A Ferrovia de Integração Oeste-Leste (FIOL), interligando a mina ao porto, estaria 80% construída segundo o consórcio, porém até hoje, do trecho de 537 km em questão, não foi observado mais de 50 km de trilhos, concentrados entre Brumado e Suçuarana. Esse projeto não dialoga com a vocação de uma região mundialmente conhecida por sua biodiversidade, polo de atividades turísticas e agroecológicas, baseada nas riquezas naturais, no cacau e na produção de chocolate fino.

LICENÇA AMBIENTAL COMPRADA

Existem muitos indícios de que a licença ambiental foi concedida pelo IBAMA de forma fraudulenta. A BAMIN nasceu em 2010 de um empreendimento conjunto entre Zamin Ferrous (mineradora do Indiano Pramod Agarwal) e ERG. A Zamin Ferrous acabou vendendo suas ações para a ERG, em 4 parcelas de 220 milhões de dólares. A última parcela seria paga pela ERG na condição de obter a licença ambiental para a construção do porto – essencial para a viabilização do projeto de mineração – na data limite de 19 de setembro de 2014. No final desse mesmo dia foi obtida a licença. A própria ERG, atual acionista da BAMIN, contra-atacou a Zamin Ferrous, na Alta Corte Inglesa, de que muito provavelmente houve pagamento de propina na obtenção da licença.

O resultado do acordo que conclui o conflito ficou confidencial e a ERG segue no projeto.

A Mata Atlântica na Costa do Cacau abriga umas das maiores biodiversidade de fauna e flora endêmicas do mundo! Seus serviços ambientais são inúmeros e cumprem funções essenciais para os humanos, como provimento de água potável, solo fértil e ar puro, beneficiando até a vida no oceano. Portanto o Governo da Bahia está prestes a cometer um crime ambiental, um escândalo de relevância mundial, desconsiderando grotescamente que essa região faz parte do patrimônio mundial da UNESCO, e que esse porto seria implementado ao lado de Áreas de Preservação Ambiental como a Lagoa Encantada, onde já estão acontecendo invasões, e com isso desmatamento, por pessoas vindas de todos os cantos na esperança de conseguir um emprego na obra do porto.

Além disso, o porto seria instalado na rota das últimas baleias jubartes, que frequentam nosso litoral a cada ano para se reproduzir.

DESENVOLVIMENTO FALACIOSO

Para ganhar a aprovação da opinião pública, tem-se disseminado um discurso falacioso de que seriam gerados cerca de 10 mil empregos na mina de Caetité, 2 mil na obra do porto, e mais 450 no funcionamento do porto.
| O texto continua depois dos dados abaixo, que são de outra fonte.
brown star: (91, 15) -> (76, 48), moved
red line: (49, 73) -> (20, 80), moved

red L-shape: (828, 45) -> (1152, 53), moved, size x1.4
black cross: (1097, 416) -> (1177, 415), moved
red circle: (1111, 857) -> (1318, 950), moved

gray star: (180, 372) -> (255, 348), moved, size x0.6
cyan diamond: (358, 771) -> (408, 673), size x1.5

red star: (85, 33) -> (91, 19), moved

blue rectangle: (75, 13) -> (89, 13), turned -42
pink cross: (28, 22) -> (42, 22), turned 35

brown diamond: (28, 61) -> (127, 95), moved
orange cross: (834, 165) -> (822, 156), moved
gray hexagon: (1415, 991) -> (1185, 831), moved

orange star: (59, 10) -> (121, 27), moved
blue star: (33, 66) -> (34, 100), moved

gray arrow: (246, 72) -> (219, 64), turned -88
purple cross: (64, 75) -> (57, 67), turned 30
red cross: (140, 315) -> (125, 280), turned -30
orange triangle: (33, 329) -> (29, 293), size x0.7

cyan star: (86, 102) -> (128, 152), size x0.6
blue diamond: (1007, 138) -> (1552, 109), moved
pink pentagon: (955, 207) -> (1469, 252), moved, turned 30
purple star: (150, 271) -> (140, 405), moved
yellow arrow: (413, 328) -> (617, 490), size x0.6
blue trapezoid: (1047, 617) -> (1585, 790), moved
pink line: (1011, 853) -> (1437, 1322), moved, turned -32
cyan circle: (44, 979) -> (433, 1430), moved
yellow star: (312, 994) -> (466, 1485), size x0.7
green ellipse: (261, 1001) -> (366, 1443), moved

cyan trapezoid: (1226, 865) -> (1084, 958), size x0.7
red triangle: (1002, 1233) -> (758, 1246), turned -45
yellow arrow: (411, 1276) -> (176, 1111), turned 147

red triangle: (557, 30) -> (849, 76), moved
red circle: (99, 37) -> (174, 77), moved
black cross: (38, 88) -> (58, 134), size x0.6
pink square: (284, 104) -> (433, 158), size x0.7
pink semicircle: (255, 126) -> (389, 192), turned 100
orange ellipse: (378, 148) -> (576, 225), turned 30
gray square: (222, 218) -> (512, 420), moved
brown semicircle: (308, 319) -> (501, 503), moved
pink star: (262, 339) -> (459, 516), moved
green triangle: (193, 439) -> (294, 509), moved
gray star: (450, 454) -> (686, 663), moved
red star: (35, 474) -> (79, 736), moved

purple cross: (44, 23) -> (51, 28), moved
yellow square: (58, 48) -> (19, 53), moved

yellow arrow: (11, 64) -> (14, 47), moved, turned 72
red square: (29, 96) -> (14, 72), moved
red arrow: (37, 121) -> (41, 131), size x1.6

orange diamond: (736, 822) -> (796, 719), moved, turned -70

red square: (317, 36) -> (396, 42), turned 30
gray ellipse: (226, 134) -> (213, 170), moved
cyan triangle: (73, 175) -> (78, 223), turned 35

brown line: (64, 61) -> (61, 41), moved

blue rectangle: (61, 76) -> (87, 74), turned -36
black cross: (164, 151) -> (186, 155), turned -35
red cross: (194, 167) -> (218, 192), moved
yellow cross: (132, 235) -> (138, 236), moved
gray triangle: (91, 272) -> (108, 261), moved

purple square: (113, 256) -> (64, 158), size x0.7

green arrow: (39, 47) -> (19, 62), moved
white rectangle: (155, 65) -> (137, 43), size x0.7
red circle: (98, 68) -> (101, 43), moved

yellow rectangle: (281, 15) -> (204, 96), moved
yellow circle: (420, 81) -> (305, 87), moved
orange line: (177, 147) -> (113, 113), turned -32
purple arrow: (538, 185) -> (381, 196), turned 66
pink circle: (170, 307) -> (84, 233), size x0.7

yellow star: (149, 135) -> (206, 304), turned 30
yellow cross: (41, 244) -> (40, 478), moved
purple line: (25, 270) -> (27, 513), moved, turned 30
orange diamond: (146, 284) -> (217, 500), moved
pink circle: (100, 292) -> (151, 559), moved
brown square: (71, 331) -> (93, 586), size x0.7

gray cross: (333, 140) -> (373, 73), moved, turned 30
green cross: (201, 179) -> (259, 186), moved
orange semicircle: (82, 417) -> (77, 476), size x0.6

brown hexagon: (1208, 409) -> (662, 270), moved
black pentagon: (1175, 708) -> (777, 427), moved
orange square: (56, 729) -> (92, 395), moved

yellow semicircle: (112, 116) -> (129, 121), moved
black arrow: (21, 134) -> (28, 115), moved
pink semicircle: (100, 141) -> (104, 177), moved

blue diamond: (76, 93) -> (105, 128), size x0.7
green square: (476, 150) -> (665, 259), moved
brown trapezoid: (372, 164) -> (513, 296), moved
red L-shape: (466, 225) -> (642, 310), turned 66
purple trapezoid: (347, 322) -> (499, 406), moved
No entanto, o porto afetaria milhares de nascentes, rios, manguezais, corais e a fertilidade dos solos, prejudicando uma cadeia produtiva que já garante trabalho para milhares de agricultores, pescadores e marisqueiras. Até a saúde pública seria piorada, o ar sendo contaminado pelo pó de ferro transportado nos vagões trazidos pela ferrovia.

Ademais o projeto poderá desabastecer a região, devido à inviabilidade de captação de água para o empreendimento. Isso, consequentemente, afetaria a produção do alimento da região. Outro ponto preocupante é que, atraídos por possíveis propostas de trabalho, pessoas passariam a residir na região, aumentado uma população potencialmente marginal, facilmente cooptada para a prostituição e o tráfico.

Portanto, em contrapartida a um projeto que pouco agregaria ao sul da Bahia, seriam comprometidos os milhares de empregos que já existem nos setores do turismo – atividade econômica mais importante da região – da agricultura familiar, da pesca, do cacau Cabruca e do chocolate ‘bean-to-bar’.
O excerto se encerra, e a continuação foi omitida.